Problem description:
Return, exactly and in full, the lines of the records below starting at the one with "https://tebangpohon.sbflashservices.com/" and ending at the one with "Nguyễn Văn Châu từng", and no other lines.

Records provided:

-------

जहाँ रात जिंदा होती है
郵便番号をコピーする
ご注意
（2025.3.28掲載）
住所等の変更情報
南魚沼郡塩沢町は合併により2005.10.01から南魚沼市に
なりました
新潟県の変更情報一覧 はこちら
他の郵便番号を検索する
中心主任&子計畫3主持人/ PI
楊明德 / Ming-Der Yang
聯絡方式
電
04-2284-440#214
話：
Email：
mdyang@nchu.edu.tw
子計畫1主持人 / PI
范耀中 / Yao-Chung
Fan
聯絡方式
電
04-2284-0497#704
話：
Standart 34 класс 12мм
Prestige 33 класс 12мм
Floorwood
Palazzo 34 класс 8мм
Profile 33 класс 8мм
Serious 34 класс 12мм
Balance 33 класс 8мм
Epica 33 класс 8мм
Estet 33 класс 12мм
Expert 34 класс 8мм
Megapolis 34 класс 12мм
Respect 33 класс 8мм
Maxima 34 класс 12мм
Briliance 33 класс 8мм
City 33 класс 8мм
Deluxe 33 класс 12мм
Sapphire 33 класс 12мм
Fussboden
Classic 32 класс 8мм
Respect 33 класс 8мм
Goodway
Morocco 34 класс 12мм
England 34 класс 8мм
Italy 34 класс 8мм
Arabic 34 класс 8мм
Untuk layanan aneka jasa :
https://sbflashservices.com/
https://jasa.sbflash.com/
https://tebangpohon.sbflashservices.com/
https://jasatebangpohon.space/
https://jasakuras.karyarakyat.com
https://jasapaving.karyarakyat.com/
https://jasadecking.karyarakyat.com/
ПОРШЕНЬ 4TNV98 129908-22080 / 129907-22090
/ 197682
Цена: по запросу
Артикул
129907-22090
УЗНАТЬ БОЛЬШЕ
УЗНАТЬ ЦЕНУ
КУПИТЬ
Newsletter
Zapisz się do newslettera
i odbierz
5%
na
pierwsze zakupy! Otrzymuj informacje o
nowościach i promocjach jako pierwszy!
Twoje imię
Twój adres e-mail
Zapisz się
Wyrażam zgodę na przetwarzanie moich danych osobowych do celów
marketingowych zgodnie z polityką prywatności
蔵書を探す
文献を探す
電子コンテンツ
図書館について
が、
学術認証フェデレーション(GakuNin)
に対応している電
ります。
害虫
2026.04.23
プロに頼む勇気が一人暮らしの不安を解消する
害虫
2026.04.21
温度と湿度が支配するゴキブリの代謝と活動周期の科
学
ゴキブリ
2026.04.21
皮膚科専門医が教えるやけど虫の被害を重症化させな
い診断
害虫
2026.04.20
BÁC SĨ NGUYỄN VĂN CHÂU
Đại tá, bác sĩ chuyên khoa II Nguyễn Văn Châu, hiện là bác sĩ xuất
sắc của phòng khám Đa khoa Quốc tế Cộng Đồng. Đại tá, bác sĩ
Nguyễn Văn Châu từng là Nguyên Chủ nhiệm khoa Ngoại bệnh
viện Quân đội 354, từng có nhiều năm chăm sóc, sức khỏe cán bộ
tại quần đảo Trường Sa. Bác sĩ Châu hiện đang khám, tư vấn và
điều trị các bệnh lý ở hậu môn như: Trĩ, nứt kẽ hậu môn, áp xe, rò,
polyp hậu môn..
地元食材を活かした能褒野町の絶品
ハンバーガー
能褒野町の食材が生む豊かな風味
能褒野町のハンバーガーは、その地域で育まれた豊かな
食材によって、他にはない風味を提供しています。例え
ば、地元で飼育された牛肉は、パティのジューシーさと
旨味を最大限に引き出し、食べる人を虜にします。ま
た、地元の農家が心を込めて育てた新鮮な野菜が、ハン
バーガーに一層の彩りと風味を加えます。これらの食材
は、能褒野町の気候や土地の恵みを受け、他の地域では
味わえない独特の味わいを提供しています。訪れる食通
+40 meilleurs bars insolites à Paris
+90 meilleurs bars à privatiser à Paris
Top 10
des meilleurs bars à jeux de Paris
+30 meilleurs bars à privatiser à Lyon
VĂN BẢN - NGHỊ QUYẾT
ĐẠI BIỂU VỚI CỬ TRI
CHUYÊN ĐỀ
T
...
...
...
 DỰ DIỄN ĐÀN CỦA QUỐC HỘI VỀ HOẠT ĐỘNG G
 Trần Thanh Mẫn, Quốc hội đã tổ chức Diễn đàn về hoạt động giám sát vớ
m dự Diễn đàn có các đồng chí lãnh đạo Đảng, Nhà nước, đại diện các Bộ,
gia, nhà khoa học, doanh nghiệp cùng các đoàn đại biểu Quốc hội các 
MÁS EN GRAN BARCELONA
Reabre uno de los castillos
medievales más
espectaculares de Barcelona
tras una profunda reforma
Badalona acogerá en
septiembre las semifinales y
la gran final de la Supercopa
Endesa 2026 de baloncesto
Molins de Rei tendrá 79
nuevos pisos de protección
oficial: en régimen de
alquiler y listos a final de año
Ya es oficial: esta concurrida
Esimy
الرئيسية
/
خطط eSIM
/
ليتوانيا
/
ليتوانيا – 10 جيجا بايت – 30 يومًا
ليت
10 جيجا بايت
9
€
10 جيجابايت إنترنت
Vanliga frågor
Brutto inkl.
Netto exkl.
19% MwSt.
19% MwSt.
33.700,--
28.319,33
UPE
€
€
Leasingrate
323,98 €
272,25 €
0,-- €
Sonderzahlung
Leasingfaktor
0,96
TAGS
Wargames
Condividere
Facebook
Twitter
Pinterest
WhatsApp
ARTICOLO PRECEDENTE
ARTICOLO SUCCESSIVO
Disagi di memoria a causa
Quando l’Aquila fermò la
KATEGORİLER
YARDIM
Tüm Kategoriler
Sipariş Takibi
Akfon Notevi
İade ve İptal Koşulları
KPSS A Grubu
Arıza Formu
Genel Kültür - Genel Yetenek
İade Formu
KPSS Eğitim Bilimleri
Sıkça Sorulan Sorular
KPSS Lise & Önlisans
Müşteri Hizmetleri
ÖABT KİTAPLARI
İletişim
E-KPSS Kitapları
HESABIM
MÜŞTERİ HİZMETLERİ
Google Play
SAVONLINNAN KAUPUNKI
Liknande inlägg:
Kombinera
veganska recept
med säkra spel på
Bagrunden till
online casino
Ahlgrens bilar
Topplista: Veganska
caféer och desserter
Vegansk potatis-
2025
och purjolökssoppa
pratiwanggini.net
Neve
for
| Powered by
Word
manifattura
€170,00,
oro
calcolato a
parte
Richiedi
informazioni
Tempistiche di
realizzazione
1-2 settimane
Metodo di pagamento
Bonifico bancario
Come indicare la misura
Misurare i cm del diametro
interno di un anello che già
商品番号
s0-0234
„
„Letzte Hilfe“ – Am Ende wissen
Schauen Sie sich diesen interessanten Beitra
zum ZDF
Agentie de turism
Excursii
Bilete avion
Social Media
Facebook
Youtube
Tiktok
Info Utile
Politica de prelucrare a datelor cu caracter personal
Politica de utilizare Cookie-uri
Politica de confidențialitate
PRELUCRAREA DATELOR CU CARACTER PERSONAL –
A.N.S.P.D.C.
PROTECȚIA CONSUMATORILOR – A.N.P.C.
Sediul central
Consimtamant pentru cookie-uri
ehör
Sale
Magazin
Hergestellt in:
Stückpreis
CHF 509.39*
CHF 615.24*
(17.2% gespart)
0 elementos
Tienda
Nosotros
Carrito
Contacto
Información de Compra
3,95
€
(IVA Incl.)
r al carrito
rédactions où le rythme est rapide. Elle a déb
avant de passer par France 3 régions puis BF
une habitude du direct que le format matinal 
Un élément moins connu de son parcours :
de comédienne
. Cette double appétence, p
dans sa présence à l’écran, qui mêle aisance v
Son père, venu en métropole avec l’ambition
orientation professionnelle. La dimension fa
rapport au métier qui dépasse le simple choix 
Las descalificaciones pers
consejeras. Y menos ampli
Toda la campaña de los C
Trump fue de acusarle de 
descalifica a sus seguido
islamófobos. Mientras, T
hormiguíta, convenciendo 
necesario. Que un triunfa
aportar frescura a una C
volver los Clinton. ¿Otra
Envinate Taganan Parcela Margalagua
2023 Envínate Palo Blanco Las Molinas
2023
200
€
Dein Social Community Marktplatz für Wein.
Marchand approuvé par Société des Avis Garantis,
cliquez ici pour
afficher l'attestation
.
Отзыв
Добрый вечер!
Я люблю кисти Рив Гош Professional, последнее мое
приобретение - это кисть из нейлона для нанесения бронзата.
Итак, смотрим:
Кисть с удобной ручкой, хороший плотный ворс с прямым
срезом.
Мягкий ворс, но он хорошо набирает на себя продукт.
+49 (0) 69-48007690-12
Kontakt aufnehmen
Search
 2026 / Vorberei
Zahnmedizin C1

-------

Exercise result:
https://tebangpohon.sbflashservices.com/
https://jasatebangpohon.space/
https://jasakuras.karyarakyat.com
https://jasapaving.karyarakyat.com/
https://jasadecking.karyarakyat.com/
ПОРШЕНЬ 4TNV98 129908-22080 / 129907-22090
/ 197682
Цена: по запросу
Артикул
129907-22090
УЗНАТЬ БОЛЬШЕ
УЗНАТЬ ЦЕНУ
КУПИТЬ
Newsletter
Zapisz się do newslettera
i odbierz
5%
na
pierwsze zakupy! Otrzymuj informacje o
nowościach i promocjach jako pierwszy!
Twoje imię
Twój adres e-mail
Zapisz się
Wyrażam zgodę na przetwarzanie moich danych osobowych do celów
marketingowych zgodnie z polityką prywatności
蔵書を探す
文献を探す
電子コンテンツ
図書館について
が、
学術認証フェデレーション(GakuNin)
に対応している電
ります。
害虫
2026.04.23
プロに頼む勇気が一人暮らしの不安を解消する
害虫
2026.04.21
温度と湿度が支配するゴキブリの代謝と活動周期の科
学
ゴキブリ
2026.04.21
皮膚科専門医が教えるやけど虫の被害を重症化させな
い診断
害虫
2026.04.20
BÁC SĨ NGUYỄN VĂN CHÂU
Đại tá, bác sĩ chuyên khoa II Nguyễn Văn Châu, hiện là bác sĩ xuất
sắc của phòng khám Đa khoa Quốc tế Cộng Đồng. Đại tá, bác sĩ
Nguyễn Văn Châu từng là Nguyên Chủ nhiệm khoa Ngoại bệnh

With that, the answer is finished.